Trinity felt Yolanda's fingers there and didn't tease her this time. She leaned back into the touch.

"Ready?" the stranger asked.

"Wait," Yolanda urged.

She turned Trinity's face with two fingers and kissed her cheek. Trinity laughed right as the camera clicked.

The stranger handed the phone back. Victoria looked at the photo and made a sound that brought everyone closer.

In the picture, Trinity's shirt was loud, her carabiner flashed silver, and Frog and Toad hung upside down against her shorts. Dennis looked relaxed despite himself. Victoria looked bright and a little breathless. Emery looked like she was pretending not to be happy while Samira smiled from the phone screen. Parker looked entirely too proud of her own day. Yolanda was still kissing Trinity's cheek, eyes closed, hand in Trinity's hair.

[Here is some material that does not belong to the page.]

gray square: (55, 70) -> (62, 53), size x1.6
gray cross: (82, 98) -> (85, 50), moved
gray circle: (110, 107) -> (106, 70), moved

Trinity stared at it longer than she meant to.

Dennis leaned in. "Good one."

"Yeah," Trinity murmured. "It is."

Yolanda squeezed her waist. "Send me that."

"You already have the real thing."

"I want both."

Trinity turned in her arms. The sidewalk moved around them, crowded and colorful, but Yolanda's attention stayed on her face. It made Trinity's chest go warm in a way she didn't need to joke about.

"Okay," Trinity replied. "You can have both."

Yolanda smiled, tugged once at the back of her mullet, and pressed another kiss near her jaw. "Happy Pride, mommy's little meatball."